**Information shown**
┄┄┄┄┄┄┄┄┄┄┄┄┄┄┄┄┄┄┄┄

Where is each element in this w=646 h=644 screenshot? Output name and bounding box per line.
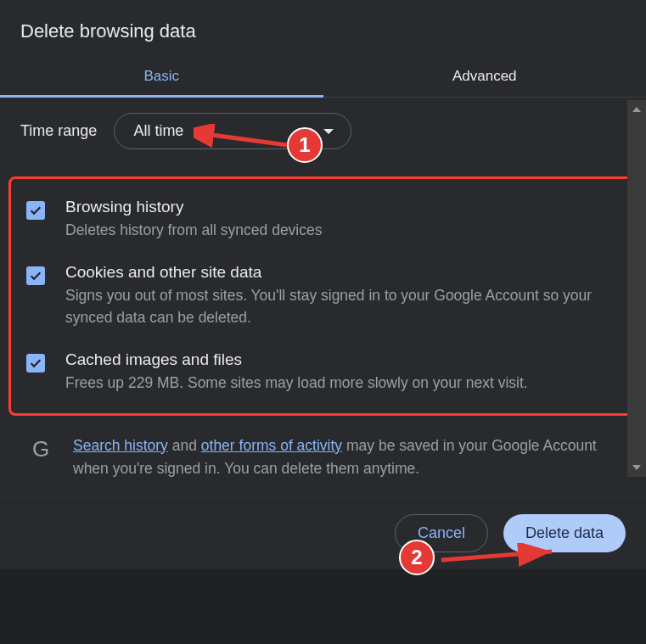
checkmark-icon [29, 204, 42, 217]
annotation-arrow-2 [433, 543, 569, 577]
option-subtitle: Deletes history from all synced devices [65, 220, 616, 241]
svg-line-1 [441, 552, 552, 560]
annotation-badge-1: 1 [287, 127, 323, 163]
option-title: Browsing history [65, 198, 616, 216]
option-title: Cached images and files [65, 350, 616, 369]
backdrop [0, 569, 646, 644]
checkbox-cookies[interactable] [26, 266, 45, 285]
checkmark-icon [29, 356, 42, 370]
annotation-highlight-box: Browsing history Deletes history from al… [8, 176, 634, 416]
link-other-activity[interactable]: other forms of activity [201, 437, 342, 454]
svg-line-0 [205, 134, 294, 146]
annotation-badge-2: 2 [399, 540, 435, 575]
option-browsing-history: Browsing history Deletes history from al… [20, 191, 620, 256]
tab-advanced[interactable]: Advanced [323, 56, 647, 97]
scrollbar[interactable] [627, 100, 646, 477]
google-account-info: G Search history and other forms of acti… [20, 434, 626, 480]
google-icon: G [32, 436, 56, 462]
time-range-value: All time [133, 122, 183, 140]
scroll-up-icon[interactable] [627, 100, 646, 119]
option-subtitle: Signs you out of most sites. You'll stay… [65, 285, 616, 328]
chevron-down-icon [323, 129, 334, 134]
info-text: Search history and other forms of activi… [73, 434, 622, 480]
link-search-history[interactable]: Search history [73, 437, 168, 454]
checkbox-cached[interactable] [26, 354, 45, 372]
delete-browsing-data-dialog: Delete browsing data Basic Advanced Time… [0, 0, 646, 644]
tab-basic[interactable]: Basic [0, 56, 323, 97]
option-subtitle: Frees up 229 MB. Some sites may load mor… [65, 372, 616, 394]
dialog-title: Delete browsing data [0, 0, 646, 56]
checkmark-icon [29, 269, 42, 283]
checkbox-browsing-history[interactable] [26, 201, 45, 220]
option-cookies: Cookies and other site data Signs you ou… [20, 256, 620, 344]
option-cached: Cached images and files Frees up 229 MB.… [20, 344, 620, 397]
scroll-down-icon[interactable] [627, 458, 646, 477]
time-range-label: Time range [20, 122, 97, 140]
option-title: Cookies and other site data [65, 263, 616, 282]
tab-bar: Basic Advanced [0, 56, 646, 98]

┄┄┄┄┄┄┄┄┄┄┄┄┄┄┄┄┄┄┄┄

**What is required**
When you copy the listing above, reproduce every line exactly and skip the images.

**Task output**
Where is each element in this w=646 h=644 screenshot? Output name and bounding box per line.
checkmark-icon [29, 204, 42, 217]
annotation-arrow-2 [433, 543, 569, 577]
option-subtitle: Deletes history from all synced devices [65, 220, 616, 241]
svg-line-1 [441, 552, 552, 560]
annotation-badge-1: 1 [287, 127, 323, 163]
option-title: Browsing history [65, 198, 616, 216]
option-title: Cached images and files [65, 350, 616, 369]
backdrop [0, 569, 646, 644]
checkbox-cookies[interactable] [26, 266, 45, 285]
checkmark-icon [29, 356, 42, 370]
annotation-highlight-box: Browsing history Deletes history from al… [8, 176, 634, 416]
link-other-activity[interactable]: other forms of activity [201, 437, 342, 454]
svg-line-0 [205, 134, 294, 146]
annotation-badge-2: 2 [399, 540, 435, 575]
option-browsing-history: Browsing history Deletes history from al… [20, 191, 620, 256]
tab-advanced[interactable]: Advanced [323, 56, 647, 97]
scrollbar[interactable] [627, 100, 646, 477]
google-account-info: G Search history and other forms of acti… [20, 434, 626, 480]
google-icon: G [32, 436, 56, 462]
time-range-value: All time [133, 122, 183, 140]
scroll-up-icon[interactable] [627, 100, 646, 119]
option-subtitle: Signs you out of most sites. You'll stay… [65, 285, 616, 328]
chevron-down-icon [323, 129, 334, 134]
info-text: Search history and other forms of activi… [73, 434, 622, 480]
link-search-history[interactable]: Search history [73, 437, 168, 454]
checkbox-cached[interactable] [26, 354, 45, 372]
delete-browsing-data-dialog: Delete browsing data Basic Advanced Time… [0, 0, 646, 644]
tab-basic[interactable]: Basic [0, 56, 323, 97]
option-subtitle: Frees up 229 MB. Some sites may load mor… [65, 372, 616, 394]
dialog-title: Delete browsing data [0, 0, 646, 56]
checkmark-icon [29, 269, 42, 283]
checkbox-browsing-history[interactable] [26, 201, 45, 220]
option-cookies: Cookies and other site data Signs you ou… [20, 256, 620, 344]
option-cached: Cached images and files Frees up 229 MB.… [20, 344, 620, 397]
scroll-down-icon[interactable] [627, 458, 646, 477]
time-range-label: Time range [20, 122, 97, 140]
option-title: Cookies and other site data [65, 263, 616, 282]
tab-bar: Basic Advanced [0, 56, 646, 98]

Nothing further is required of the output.